Laser chips - based on InAlGaAsP quantum wells on GaAs-substrates as well as InGaN quantum wells on GaN substrates - grown and processed at the FBH require a well-tuned mounting technique. The assembly of the chips has to ensure small thermal resistivity as well as minimal mechanical stress, e.g., by matching the thermal expansion coefficient of chip and heatsink. The light-emitting facets of edge-emitting diode lasers have to be positioned exactly to avoid shadowing the emitted beam. It is crucial at the same time to sustain a high heat removal at the facets (due to high facet loads of up to 20 MW/cm² in GaAs-based lasers) as defects are forming at these high loads.
At the FBH, diode lasers are either mounted as single emitters or as laser bars onto submounts made from expansion-matched composite materials such as Cu/W or Cu/Dia or onto AlN, Si, or diamond.

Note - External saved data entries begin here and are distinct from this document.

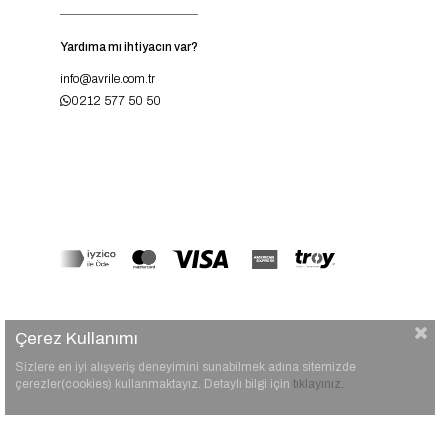
Yardıma mı ihtiyacın var?
info@avrile.com.tr
0212 577 50 50
Çerez Kullanımı
Sizlere en iyi alışveriş deneyimini sunabilmek adına sitemizde
çerezler(cookies) kullanmaktayız. Detaylı bilgi için
tıklayınız.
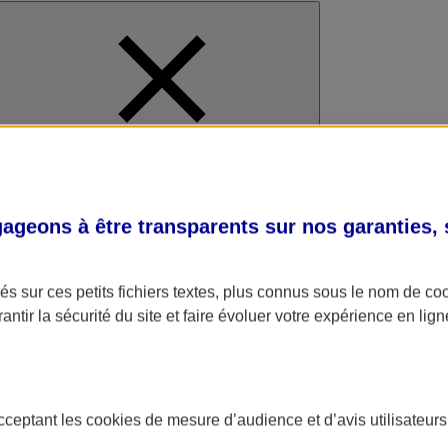
al
geons à être transparents sur nos garanties,
s sur ces petits fichiers textes, plus connus sous le nom de
co
antir la sécurité du site et faire évoluer votre expérience en lign
acceptant les
cookies
de mesure d’audience et d’avis utilisateurs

More advanced integration of the chips into micro modules (which are, for example, featuring a seed laser, an optical power amplifier, integrated circuits, components for beam shaping etc.) are also being accomplished in the AVT up to the point where turning on of the active parts becomes necessary. Positioning of the 'actively' placed component for optical coupling is completed directly in the laboratories of the individual Photonics Labs.
- Die bonding of semiconductor chip, laser bars, modulators
- Fluxless soldering in hydrogen atmosphere
- TS Au wire and ribbon bonding
- Precision placement of laser diode chips onto micro-optical benches
- Laser diodes mounted together with HBT driver circuits for optical ps-pulse generation - a combination of laser mounting and microwave mounting techniques
- Stacked arrays for very high powers